Buying Ecuadorean can mean buying amazing fresh
fruit juices so all is not lost

Some also criticise the treatment of indigenous communities, whose homelands often coincide with the places that are being heavily mined to generate wealth from natural resources. That said, something is working because compared with 10 years ago the Ecuadorian economy is booming. One phenomenon which testifies to this is the influx of migrants from Spain, flocking to Quito to lap up the job prospects which are hard to find in Spain.
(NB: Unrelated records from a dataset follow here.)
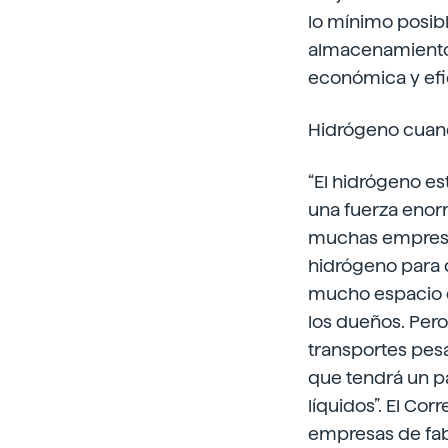
lo mínimo posibl
almacenamiento 
económica y efi
Hidrógeno cuando
“El hidrógeno e
una fuerza enor
muchas empresas 
hidrógeno para 
mucho espacio en
los dueños. Pero
transportes pes
que tendrá un pa
líquidos”. El Co
empresas de fab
How can you not dawdle in the mornings with
views like this to stare at?

As the final leg of our trip, we've only scratched the surface of Ecuador sticking to the mountains, but hearing wonderful things about the jungle and the coast (perhaps for another visit?!). We've enjoyed our final nights of being out in the hills with our tent as our home (when it wasn't blowing away in the wind); waking up to the changing colours of the mountains in the early morning light, fixing ourselves for the day with the smell of good coffee and pottering (with exponentially diminishing amounts of efficiency) through our morning routine.

Quito is looming.




Sunday, 28 August 2016

Paving the Way with Leather

On this trip we have met such a wide range of people living such different lives.  This has fuelled recurring and meandering thoughts about the choices we make and how different life can be. Just to be clear, we both love our jobs and, you may be surprised to hear, are really looking forward to returning to them and the different sorts of challenges they present, so no rash decisions to be made here.  Nevertheless, we’ve been interested, inspired and in some cases incredulous at meeting all sorts of individuals and families forging their own paths and demonstrating just some ways to live that differ from the relatively well trodden route that many of us find ourselves on.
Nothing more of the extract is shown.